The Florida Fifth District Court of Appeal issued an opinion last month which the servicing industry should take note of. The issue involved whether the HUD regulation requiring a “Face-to-Face” meeting creates a condition precedent to enforcement of a note and mortgage. The Court’s opinion did not provide a hard line directive, but certainly provides guidance.

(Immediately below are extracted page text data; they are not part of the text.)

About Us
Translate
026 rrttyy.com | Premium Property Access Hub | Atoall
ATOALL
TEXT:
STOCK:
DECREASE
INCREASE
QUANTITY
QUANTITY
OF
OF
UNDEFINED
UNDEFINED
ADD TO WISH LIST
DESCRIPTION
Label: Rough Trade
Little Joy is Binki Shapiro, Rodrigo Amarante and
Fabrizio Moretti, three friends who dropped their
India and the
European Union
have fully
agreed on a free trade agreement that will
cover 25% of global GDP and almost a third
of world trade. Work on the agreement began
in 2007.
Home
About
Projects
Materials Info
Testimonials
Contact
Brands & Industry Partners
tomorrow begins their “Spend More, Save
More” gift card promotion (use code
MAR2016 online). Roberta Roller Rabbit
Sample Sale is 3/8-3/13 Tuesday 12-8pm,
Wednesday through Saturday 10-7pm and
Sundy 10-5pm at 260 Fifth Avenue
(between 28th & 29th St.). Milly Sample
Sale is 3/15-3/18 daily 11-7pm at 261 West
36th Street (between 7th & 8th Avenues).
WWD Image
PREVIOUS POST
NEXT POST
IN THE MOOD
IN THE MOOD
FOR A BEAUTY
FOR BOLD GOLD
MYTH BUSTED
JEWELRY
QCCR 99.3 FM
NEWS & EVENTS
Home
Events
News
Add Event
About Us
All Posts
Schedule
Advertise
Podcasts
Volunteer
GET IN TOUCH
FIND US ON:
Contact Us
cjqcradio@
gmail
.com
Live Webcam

Lenders are required to prove compliance with federal HUD regulations before they can obtain a foreclosure judgment. Palma v. JPMorgan Chase Bank, 2016 Fla. App. LEXIS 17882, 41 Fla. L. Weekly D 2694 (Fla. 5th DCA Dec. 2, 2016). However, HUD regulations do not apply to every loan, nor does failure to prove compliance with the HUD requirements always prevent foreclosure. This article is limited to 24 C.F.R. § 203.604 of the HUD regulations which requires the bank to meet (or at least attempt to meet) face-to-face with a borrower before initiating a foreclosure action. 24 C.F.R. § 203.604(b).

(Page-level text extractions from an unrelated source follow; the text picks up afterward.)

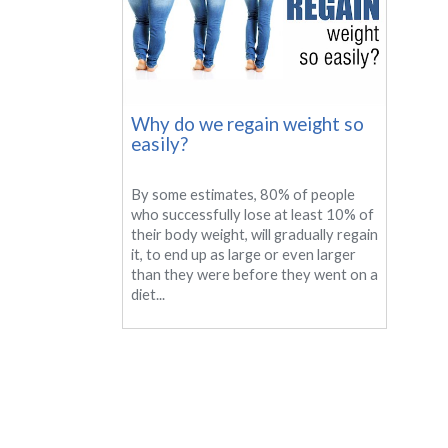
Why do we regain weight so
easily?
By some estimates, 80% of people
who successfully lose at least 10% of
their body weight, will gradually regain
it, to end up as large or even larger
than they were before they went on a
diet...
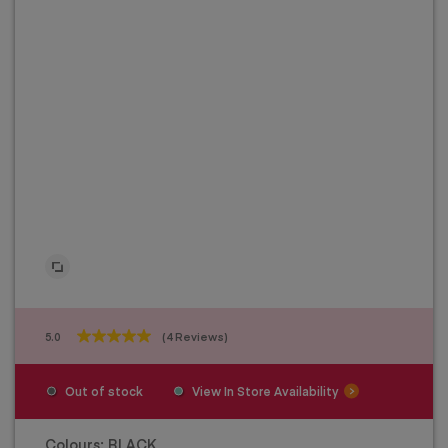
5.0
(4 Reviews)
5.0
out
of
Out of stock
View In Store Availability
5
stars.
4
Colours:
BLACK
reviews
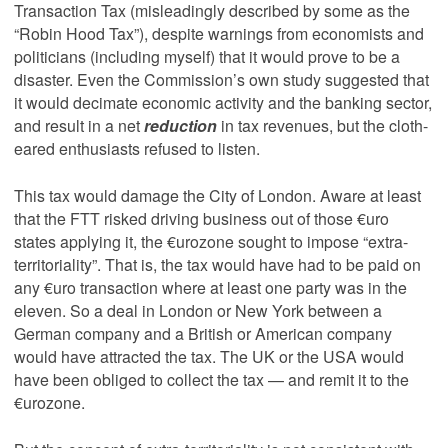
Transaction Tax (misleadingly described by some as the
“Robin Hood Tax”), despite warnings from economists and
politicians (including myself) that it would prove to be a
disaster. Even the Commission’s own study suggested that
it would decimate economic activity and the banking sector,
and result in a net
reduction
in tax revenues, but the cloth-
eared enthusiasts refused to listen.
This tax would damage the City of London. Aware at least
that the FTT risked driving business out of those €uro
states applying it, the €urozone sought to impose “extra-
territoriality”. That is, the tax would have had to be paid on
any €uro transaction where at least one party was in the
eleven. So a deal in London or New York between a
German company and a British or American company
would have attracted the tax. The UK or the USA would
have been obliged to collect the tax — and remit it to the
€urozone.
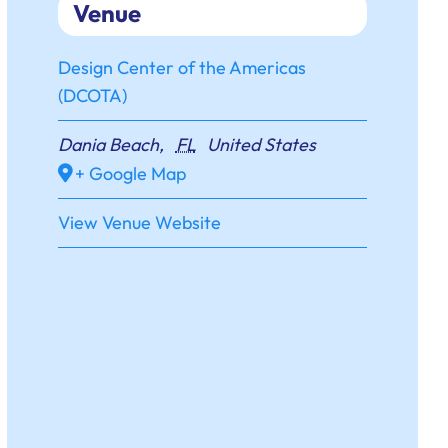
Venue
Design Center of the Americas
(DCOTA)
Dania Beach
,
FL
United States
+ Google Map
View Venue Website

Lenders and servicers of FHA loans are undoubtedly familiar with the requirements of § 203.604(b), but from a legal perspective, there are several things that need to happen before HUD provisions become “an issue” in a foreclosure proceeding. The first, maybe most obvious requirement, is that the loan is in fact secured by an FHA mortgage and that the loan documents specifically incorporate federal HUD regulations. For example, in Palma, the note allowed the lender to accelerate after default, “except as limited by regulations of the Secretary[1].” The note also prohibited acceleration “when not permitted by HUD regulations.”

Where the applicability of HUD provisions is not noted on the face of the note or mortgage, the borrower has the initial burden to show HUD regulations apply to the subject loan.[2] In Diaz, decided last April by the same Court that heard Palma, the Court affirmed the bank’s final judgment of foreclosure finding “where…it is unclear whether alleged conditions precedent apply [i.e., the face-to-face meeting], the burden is on the party asserting the existence of the conditions precedent to establish their applicability.”[3] There, the Court concluded the borrowers failed to establish their loan was an FHA loan subject to HUD regulations.

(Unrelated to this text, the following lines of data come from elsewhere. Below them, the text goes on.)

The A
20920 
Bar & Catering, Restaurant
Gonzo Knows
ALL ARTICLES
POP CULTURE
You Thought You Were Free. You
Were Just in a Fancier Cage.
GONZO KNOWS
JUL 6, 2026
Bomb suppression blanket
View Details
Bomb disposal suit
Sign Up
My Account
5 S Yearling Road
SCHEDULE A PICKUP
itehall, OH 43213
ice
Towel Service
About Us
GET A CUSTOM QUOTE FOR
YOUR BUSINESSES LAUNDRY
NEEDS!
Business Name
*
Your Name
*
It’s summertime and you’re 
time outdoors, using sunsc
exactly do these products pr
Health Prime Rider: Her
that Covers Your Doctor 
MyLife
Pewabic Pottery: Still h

Secondly, assuming the loan is subject to federal HUD regulations, the bank is only required to present proof of compliance with a particular HUD regulation if the borrower specifically denies compliance and explains how the bank failed to comply.[4] This is seen where a defendant files an answer with a “specific denial” as to conditions precedent or asserting an “affirmative defense” as to conditions precedent. In Palma, the borrower “specifically denied” conditions precedent in her answer to the complaint by asserting: “Plaintiff failed to comply with the regulations of the Secretary of Housing and Urban Development including but not limited to the obligation to provide face-to-face counseling in 24 CFR 203.604(b).” This allegation in Palma’s answer was sufficient to put the bank on notice of its alleged failure to conduct a face-to-face meeting. However, at trial the bank failed to offer any evidence it complied with § 203.604 so the Fifth DCA concluded the bank was not entitled to a foreclosure judgment. Notably, if a borrower fails to specifically plead failure of conditions precedent, the bank has no obligation to offer proof of compliance.[5]

Lastly, assuming you have an FHA loan which incorporated HUD regulations and the borrower sufficiently pled failure to comply with §203.604(b), the bank can overcome the allegation by proving any one of the following:

  • The mortgagor does not reside in the mortgaged property,
  • The mortgaged property is not within 200 miles of the mortgagee, its servicer, or a branch office of either,
  • The mortgagor has clearly indicated that he will not cooperate in the interview,
  • A repayment plan consistent with the mortgagor’s circumstances is entered into to bring the mortgagor’s account current thus making a meeting unnecessary, and payments thereunder are current, or
  • A reasonable effort[6] to arrange a meeting is unsuccessful.

Importantly, if sufficient evidence of compliance is not proffered at trial, the result is dismissal.[7] Generally, the Court will not give two bites at the apple. In the case of FHA loans, be prepared to provide proof of compliance with one or more of the above provisions.

[1] This provision defined ‘Secretary’ to mean “the Secretary of Housing and Urban Development or his or her designee.” Palma, 2016 Fla. App. LEXIS 17882, *2.

[2] Diaz v. Wells Fargo Bank, 189 So. 3d 279, 284-85 (Fla. 5th DCA 2016).

[3] Diaz, 189 So. 3d at 285.

[4] Palma, 2016 Fla. App. LEXIS 17882, *2-3.

[5] Palma, 2016 Fla. App. LEXIS 17882, *4.

[6] The HUD provision defines “a reasonable effort” as sending at least one certified letter to the borrower and taking at least “one trip to see the mortgagor at the mortgaged property” if the property is not more than 200 miles from the mortgagee, its servicer, or a branch office of either. 24 CFR §203.604(d).